Speaking about the stress that home-schooling has placed on the family, she said: "It has been really hard.

"We have paid for a tutor, but it is expensive and is not something we can afford every day. I never thought it would get to this point.

"The longer Dylan is out of school, the more challenging his behaviour is going to become because he is frustrated, bored and feels angry."

Mrs Joseph said she had been so desperate for help that she had arranged a meeting with Chief Rabbi Ephraim Mirvis, who, she said, was "visibly moved" by the family's plight.

"I had written to everyone - MPs, headteachers, you name it," she said. "When I went to see the Chief Rabbi, he was so kind and understanding.

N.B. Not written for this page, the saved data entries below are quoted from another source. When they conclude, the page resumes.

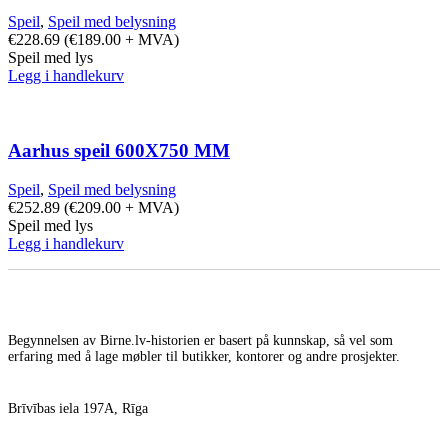
Speil
,
Speil med belysning
€
228.69
(
€
189.00
+ MVA)
Speil med lys
Legg i handlekurv
Aarhus speil 600X750 MM
Speil
,
Speil med belysning
€
252.89
(
€
209.00
+ MVA)
Speil med lys
Legg i handlekurv
Begynnelsen av Birne.lv-historien er basert på kunnskap, så vel som
erfaring med å lage møbler til butikker, kontorer og andre prosjekter.
Brīvības iela 197A, Rīga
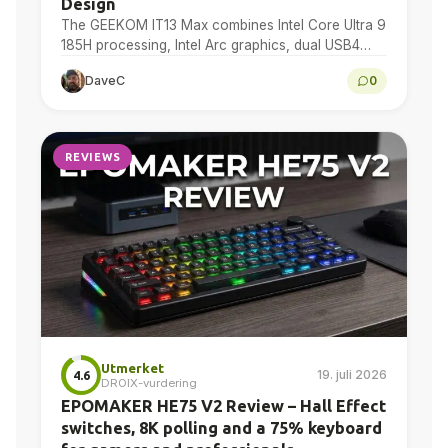
Design
The GEEKOM IT13 Max combines Intel Core Ultra 9
185H processing, Intel Arc graphics, dual USB4
and dual 2.5GbE in a compact Windows 11...
DaveC
0
REVIEWS
Utmerket
19. juli 2026
4.6
DROIX-vurdering
EPOMAKER HE75 V2 Review – Hall Effect
switches, 8K polling and a 75% keyboard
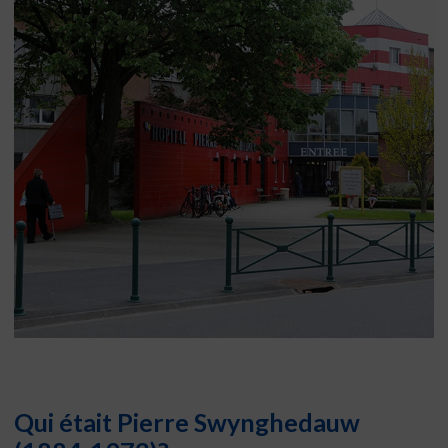
Qui était Pierre Swynghedauw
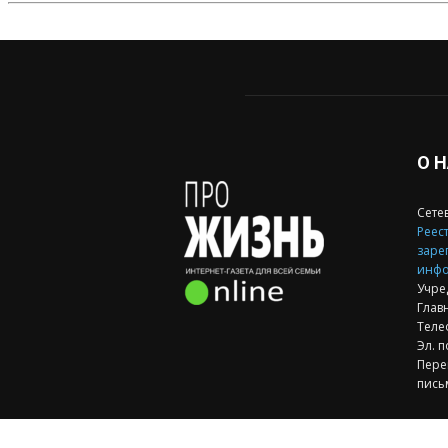
О 
Сете
Реест
заре
инфо
Учре
Глав
Теле
Эл. п
Пере
пись
Кон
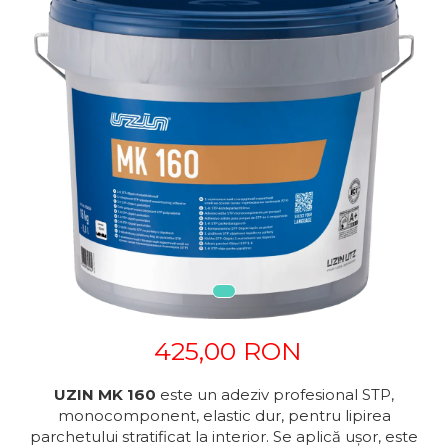
425,00 RON
UZIN MK 160
este un adeziv profesional STP,
monocomponent, elastic dur, pentru lipirea
parchetului stratificat la interior. Se aplică ușor, este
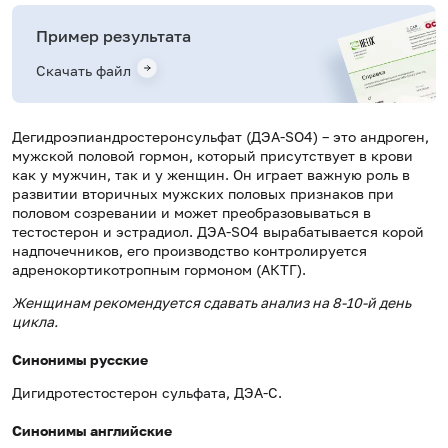
Пример результата
Скачать файл
Дегидроэпиандростеронсульфат (ДЭА-SO4) – это андроген,
мужской половой гормон, который присутствует в крови
как у мужчин, так и у женщин. Он играет важную роль в
развитии вторичных мужских половых признаков при
половом созревании и может преобразовываться в
тестостерон и эстрадиол. ДЭА-SO4 вырабатывается корой
надпочечников, его производство контролируется
адренокортикотропным гормоном (АКТГ).
Женщинам рекомендуется сдавать анализ на 8-10-й день
цикла.
Синонимы русские
Дигидротестостерон сульфата, ДЭА-С.
Синонимы английские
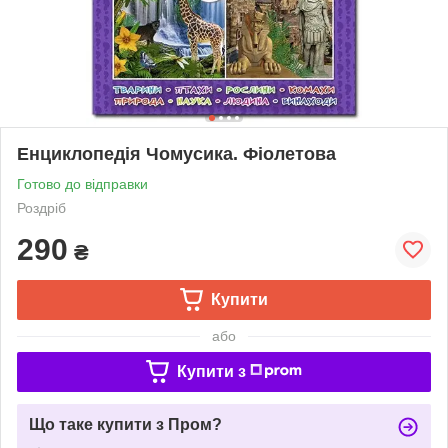
Енциклопедія Чомусика. Фіолетова
Готово до відправки
Роздріб
290
₴
Купити
або
Купити з
Що таке купити з Пром?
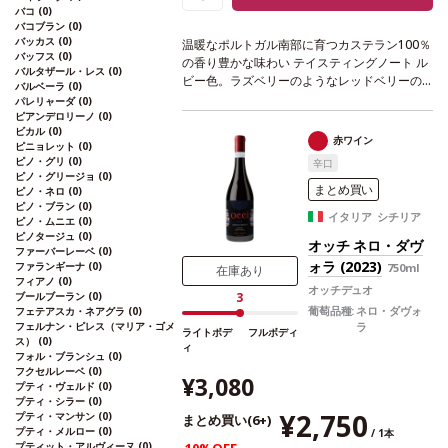
バコ
(0)
バコブラン
(0)
バッカス
(0)
温暖なポルトガル南部に育つカステラン100％
バッフス
(0)
の香り豊かな味わい
テイスティングノート
ル
バルタザール・レス
(0)
ビー色。ラズベリーのようなレッドベリーの
バルベーラ
(0)
力強いアロマを示す。数年の経過とともにス
パレリャーダ
(0)
パイスを含む芳香へと展開する。ミディアム
ピアンデロリーノ
(0)
ビカル
(0)
ボディの柔らかく滑らかな味わいに、心地よ
赤ワイン
ピニョレット
(0)
い余韻の後味が続く。
合う料理
ジビエ、グリ
ピノ・グリ
(0)
辛口
ル肉、チーズなどと好相性。
葡萄品種
カステ
ピノ・グリージョ
(0)
ラン 100%
認証
サスティナブルHACCP認証
*
まとめ買い
ピノ・ネロ
(0)
本ヴィンテージが在庫切れの場合、在庫があ
ピノ・ブラン
(0)
イタリア シチリア
ピノ・ムニエ
(0)
り価格が同様の場合は自動的に次のヴィンテ
ピノタージュ
(0)
ージに変更されます、ご了承ください。
オッチ ネロ・ダヴ
ファーバーレーベ
(0)
ォラ (2023)
ファランギーナ
(0)
750ml
在庫あり
フィアノ
(0)
オッチデュオ
ブールブーラン
(0)
3
葡萄品種:
ネロ・ダヴォ
フェテアスカ・ネアグラ
(0)
フェルナン・ピレス（マリア・ゴメ
ラ
ライトボデ
フルボディ
ス）
(0)
ィ
フォル・ブランシュ
(0)
フクセルレーベ
(0)
¥3,080
プティ・ヴェルド
(0)
プティ・シラー
(0)
¥2,750
プティ・マンサン
(0)
まとめ買い(6+)
プティ・メルロー
(0)
/ 1本
プティット・アルヴィーヌ
(0)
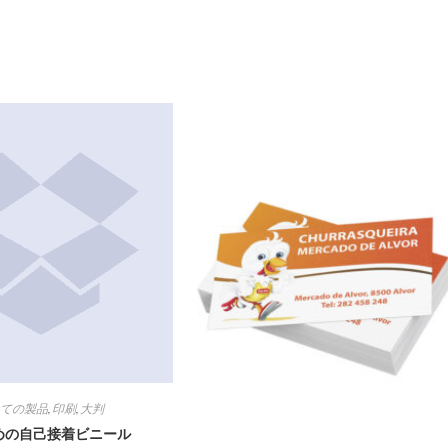
ィ
ィ
ン
ン
ド
ド
ウ
ウ
で
で
開
開
く
く
べての製品
,
印刷
,
大判
めの自己接着ビニール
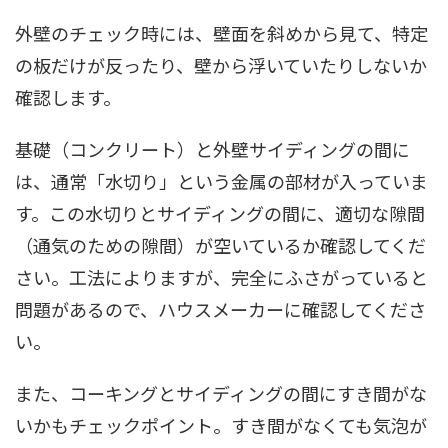
外壁のチェック時には、壁面を斜めから見て、特定
の板だけが反ったり、壁から浮いていたりしないか
確認します。
基礎（コンクリート）と外壁サイディングの間に
は、通常「水切り」という金属の部材が入っていま
す。この水切りとサイディングの間に、適切な隙間
（通気のための隙間）が空いているか確認してくだ
さい。工法によりますが、完全にふさがっていると
問題があるので、ハウスメーカーに確認してくださ
い。
また、コーキングとサイディングの間にすき間がな
いかもチェックポイント。すき間がなくても気泡が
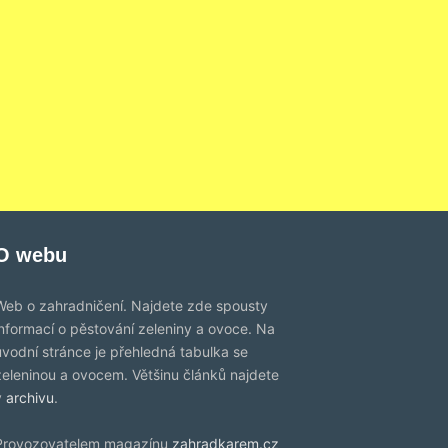
O webu
Web o zahradničení. Najdete zde spousty
informací o pěstování zeleniny a ovoce. Na
úvodní stránce je přehledná tabulka se
zeleninou a ovocem. Většinu článků najdete
v
archivu
.
Provozovatelem magazínu
zahradkarem.cz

He told me there was nothing he could do but that he was 'proud' of us as a family for fighting for a Jewish education.

"There was something about seeing him that made us feel soothed. We came out of that meeting feeling like we were doing the right thing."

Dylan told the JC that he has written a letter to Yavneh, asking them to reconsider and offer him a place.

He wrote: "Since March, I have found it very difficult to see my friends getting places at Jewish schools. I feel like I am going to lose my friends because they are making new friends."

At home, he fought back tears as he explained: "I feel left out; I just want to go to a Jewish school with my friends.

"I don't like being at home."

Mrs Joseph said: "It breaks my heart to see him this unhappy. I don't think it is fair that non-Jewish children take up places in Jewish schools when a child like Dylan has dedicated himself to Jewish education all his life."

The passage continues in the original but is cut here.